Para o Fernando e a Carla, que também esperam
(Texto retirado do sítio da Pastoral Nacional da Cultura, via Pela Positiva)
Advento
Chegou sem ser esperado, veio sem ter sido concebido. Só a mãe sabia que era filho de um anúncio do sémen que existe na voz de um anjo. Tinha acontecido a outras mulheres hebreias, a Sara por exemplo.
Só as mulheres, as mães, sabem o que é o verbo esperar. O género masculino não tem constância nem corpo para hospedar esperas. Sinto de novo a agravante de ignorar fisicamente a voz do verbo esperar.

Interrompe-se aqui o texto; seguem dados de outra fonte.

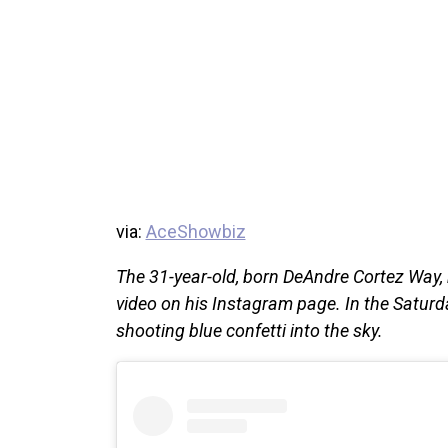
via:
AceShowbiz
The 31-year-old, born DeAndre Cortez Way,
video on his Instagram page. In the Satur
shooting blue confetti into the sky.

Não por impaciência, mas por falta de capacidade: nem mesmo durante as febres de malária me acontecia recorrer ao repertório das fantasias de me curar, de estar à espera de.
Nos despertares matutinos ao folhear Isaías leio: «Felizes aqueles que o esperam» (Is 30,18). Não conheci esta sábia e física alegria. Mas mais forte do que esta notícia, no mesmo versículo está escrito «Por isso esperará Iod/Deus para vos fazer misericórdia». Existe uma primeira espera, que espera por Deus e tem o mesmo verbo hebraicohacchè. Na sua redução à forma da espécie humana, o Seu tempo infinito contrai-se no finito de uma espera. Deus espera: «para vos fazer misericórdia».

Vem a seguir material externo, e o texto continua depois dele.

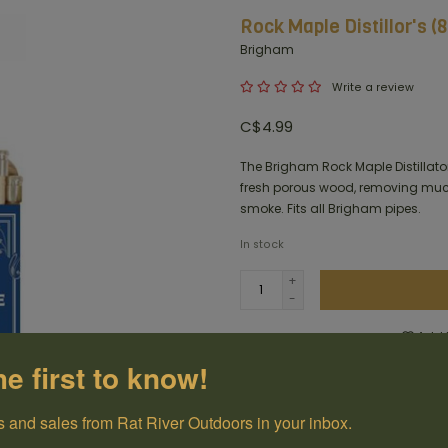
Rock Maple Distillor's (
Brigham
Write a review
C$4.99
The Brigham Rock Maple Distillator
fresh porous wood, removing much
smoke. Fits all Brigham pipes.
In stock
+
-
Add t
he first to know!
100% Canadian
Owned and Operated
 and sales from Rat River Outdoors in your inbox.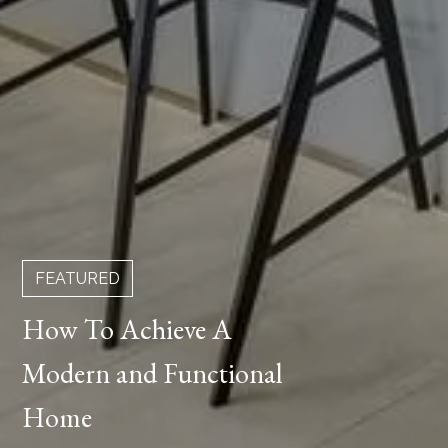
FEATURED
How To Achieve A
Modern and Functional
Home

O tempo de Advento vive desta imitação, defronte à eternidade de um Deus que aceita fazer-se tempo, irrompendo no mundo em meses estabelecidos com nascimento, morte e ressurreição.
Quem tem no seu corpo os recursos para conceber esperas, conhece do versículo de Isaías a imensidade da correspondente espera de Deus.